When AI-generated code ships to production and causes an incident, the accountability question is genuinely unclear. The developer is on the commit but may not have read the AI output carefully. The agent produced the code but has no legal standing. The tool provider disclaims liability in the terms of service. The organization deployed the tool but did not write the code. Nobody has clear accountability, and nobody has the evidence to establish it — because per-developer AI tools leave no organizational audit trail. The risk belongs to the organization by default, whether or not the organization has any visibility into what happened.

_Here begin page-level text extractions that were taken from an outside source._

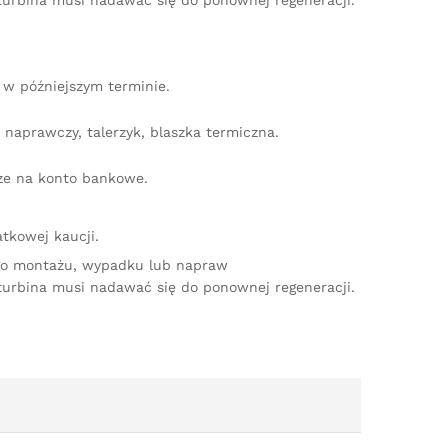
turbina musi nadawać się do ponownej regeneracji.
w późniejszym terminie.
naprawczy, talerzyk, blaszka termiczna.
dze na konto bankowe.
tkowej kaucji.
ego montażu, wypadku lub napraw
turbina musi nadawać się do ponownej regeneracji.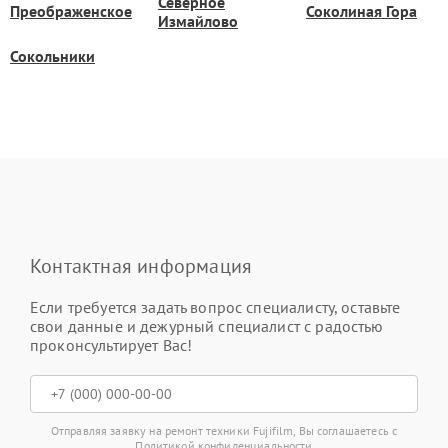
Северное
Преображенское
Соколиная Гора
Измайлово
Сокольники
Контактная информация
Если требуется задать вопрос специалисту, оставьте
свои данные и дежурный специалист с радостью
проконсультирует Вас!
Отправляя заявку на ремонт техники Fujifilm, Вы соглашаетесь с
Политикой конфиденциальности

The accountability chain breaks with AI-generated code

Traditional code governance works because the accountability chain is clear: the developer wrote it, the reviewer approved it, both names are on the PR. When AI generates code, that chain becomes diffuse:

Accountability gap in AI-generated code
AI-generated code: who is accountable when it breaks?

  Human-written code breaks in production:
    → Developer who wrote it is on the PR
    → Reviewer who approved it is on the PR
    → Clear accountability chain

  AI-generated code breaks in production:
    → Developer accepted it (but may not have reviewed it deeply)
    → Agent wrote it (but agents are not employees)
    → Model generated it (but model providers disclaim liability)
    → Org deployed the tool (but did not author the code)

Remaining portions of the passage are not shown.